In our world full of games that have 90 different button combinations for one move, it was nice to sit back and play a simple game that didn't require too much of my brain power.
The difficulty of the game was nothing for anyone to fear. There were a few parts here and there where you may die and need to start back at a checkpoint, but overall you can watch the game unfold at a good pace.
There are two main game modes to Spyro: Dawn of the Dragon. The first is the main storyline. You will have to follow this method of play until you complete a level, at which time you can go back and play specific levels in order to gain treasures and defeat demi-bosses.

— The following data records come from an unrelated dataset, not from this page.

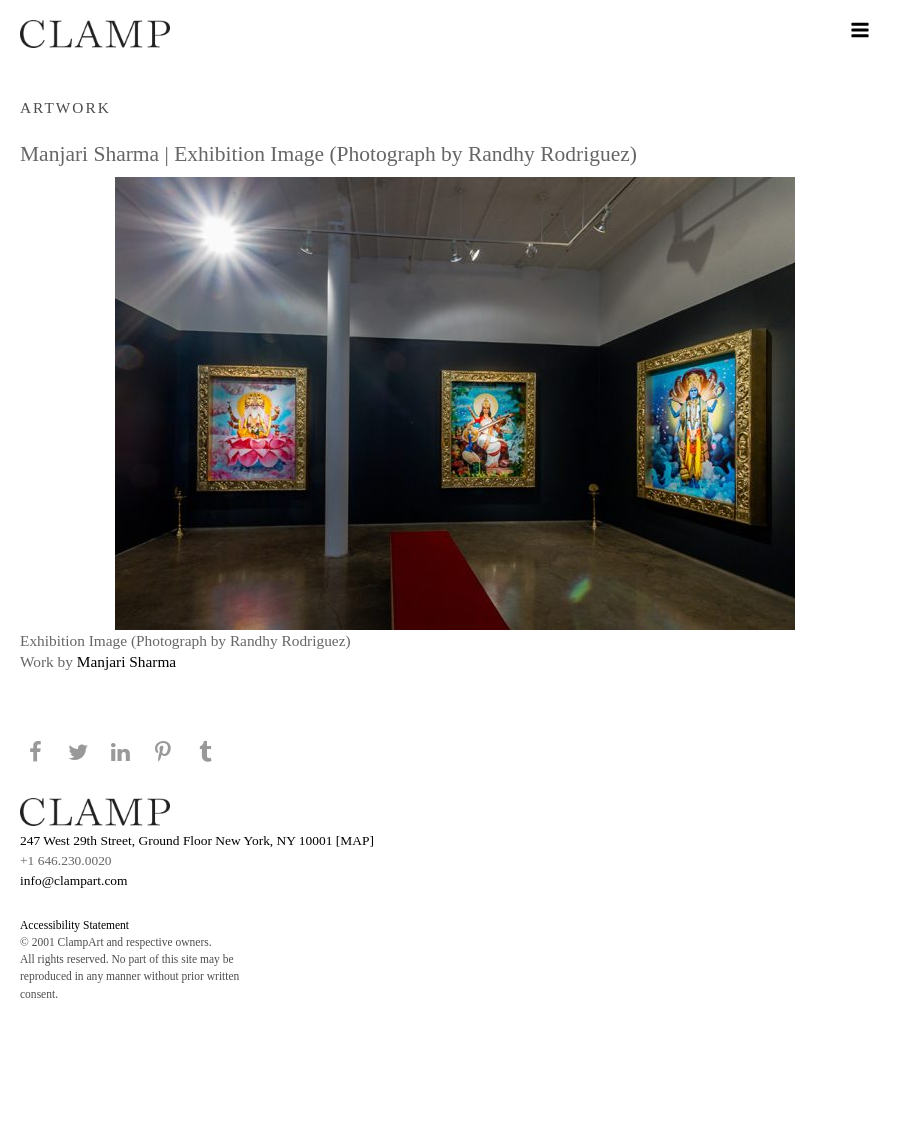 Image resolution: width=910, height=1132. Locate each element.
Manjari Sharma (126, 661)
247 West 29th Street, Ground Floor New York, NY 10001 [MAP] (197, 840)
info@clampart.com (74, 880)
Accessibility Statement (74, 925) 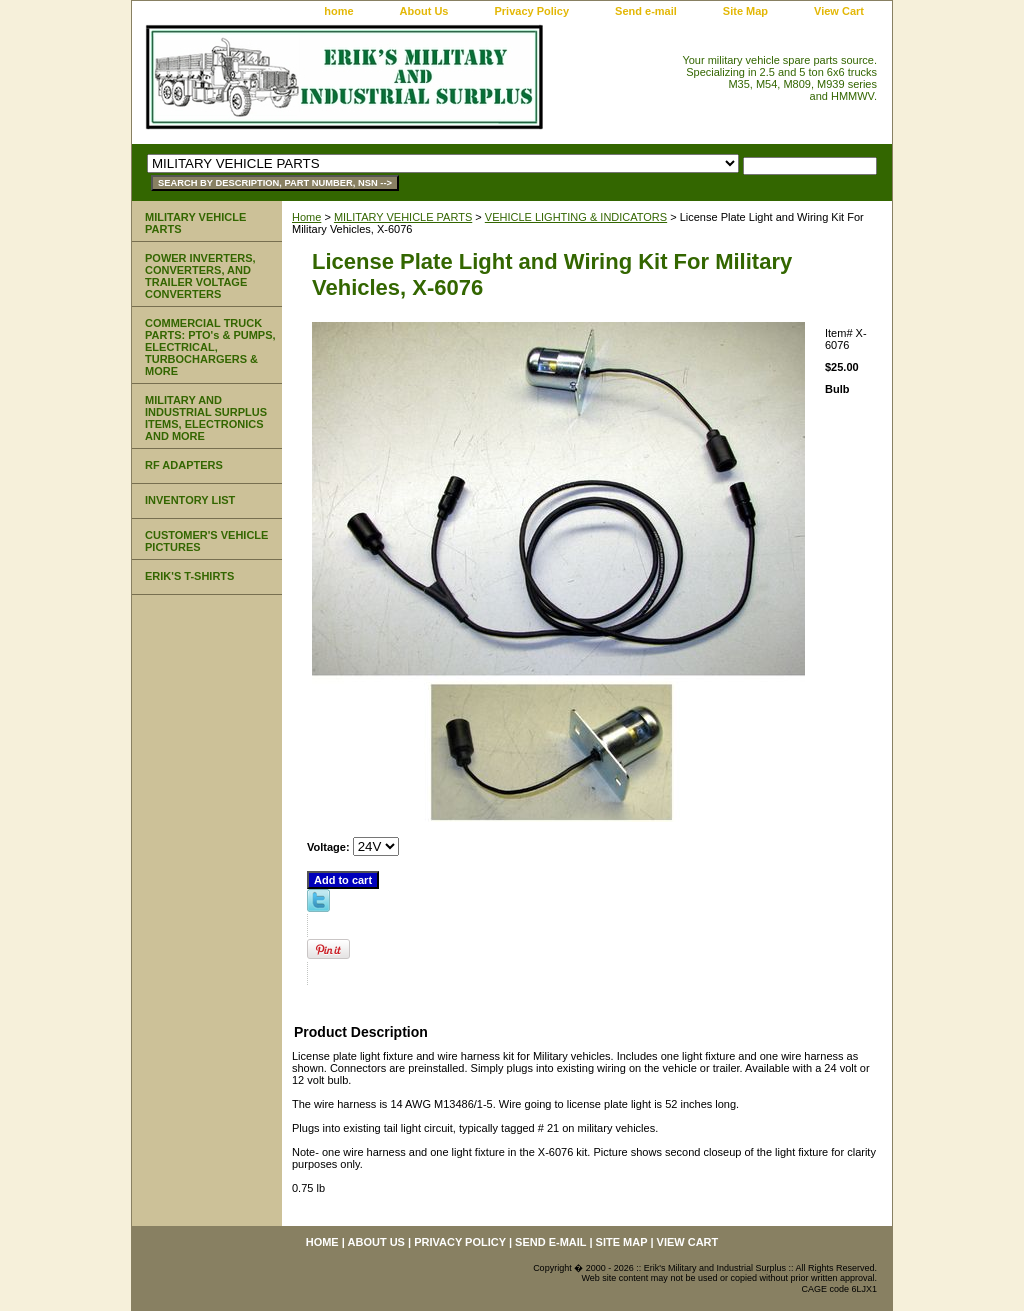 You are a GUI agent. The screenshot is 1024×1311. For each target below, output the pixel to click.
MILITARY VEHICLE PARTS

Now allow me to veer for a second and talk about the aforementioned demi-bosses. These suckers are hard! My wife and I were playing this game on multiplayer co-op and we could not defeat these masters of mayhem for anything! It seemed as though when you managed to land a few hits and take their life down a minuscule amount, they would come back at you with 1000X the force! A single hit from you and their life bar barely winces, but a hit from them and you're looking at 50% health if you're lucky! We finally managed to come back and take them down with some of the special powers we had received throughout the game. This makes for a good reason to replay levels at a later time, but it does little good to take them on as you go.
Now that I've digressed, allow me to return to the review and move on to the fun factor of the game. As I stated, I've only played this in co-op mode so I can't speak to the intelligence of the AI in one player. As a co-op game I think it was great fun. Especially if you have someone else who enjoys games such as this and is not short-tempered when working with others. I say this because throughout the game you are literally tethered to the other player by means explained in the game, so moving too far away from them is not an option. Find the right people and this game can make for a good time.
I would say that the replayability of this game is low. Once finished, there seems little reason to want to go back and do it all over again to simply find a small treasure or crystal that you had missed. I would definitely call this a one time through experience.
The depth of the world in this game seems infinite, but once you've been around the block a few times you realize how limited it truly is. The infinite feeling is achieved by vast landscapes and scenery that plays tricks on the mind to make the unsuspecting gamer think they can fly on forever.
The scenery and landscape of the game truly is magnificent and the graphics, although cartoony, is mesmerizing. There are beautiful scenes of forests and cities that seem to flow seamlessly into gameplay and are a treat for the eye.
The music was brilliant and seemed to fit the game well. For every scene and mood of the game there was a musical score to add to the feeling of the moment. At times you wouldn't notice the music in the background. Not because it was too quiet or uninteresting, but because it flowed so well with the scene and actions at hand.
The movie sequences in the game were well done and didn't interrupt gameplay or seem to drag on. A few well-placed videos here and there carried the storyline along and kept the show going.
This is a tough game to place on my personal rating system of "Buy, Rent, or Run" because I definitely can't call it a "Run", but deciding between the other two is a daunting task. If you want to take your time with someone for the multiplayer I would have to say "Buy". But if you have someone who has the dedication to sit down and get through this game in a timely manner then I would have to say, "Rent". Either way, this is a game I would recommend to those gamers out there wanting to take a step back from the complexity of many games and just enjoy some good ol' fashioned fun.